#### [Task goal]
Please give every line below again exactly, but not its pictures.

#### [Extracted page text data]
- - -

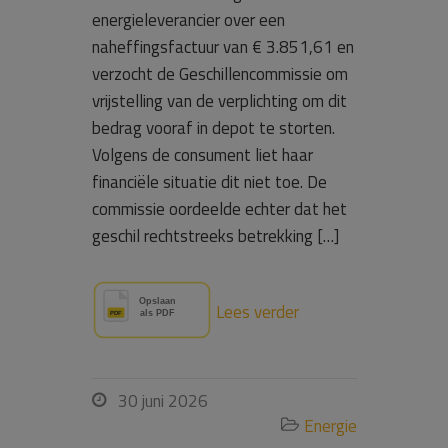
energieleverancier over een
naheffingsfactuur van € 3.851,61 en
verzocht de Geschillencommissie om
vrijstelling van de verplichting om dit
bedrag vooraf in depot te storten.
Volgens de consument liet haar
financiële situatie dit niet toe. De
commissie oordeelde echter dat het
geschil rechtstreeks betrekking […]
Lees verder
30 juni 2026

Energie


- - -

#### [Result for this exercise]
energieleverancier over een
naheffingsfactuur van € 3.851,61 en
verzocht de Geschillencommissie om
vrijstelling van de verplichting om dit
bedrag vooraf in depot te storten.
Volgens de consument liet haar
financiële situatie dit niet toe. De
commissie oordeelde echter dat het
geschil rechtstreeks betrekking […]
Lees verder
30 juni 2026

Energie


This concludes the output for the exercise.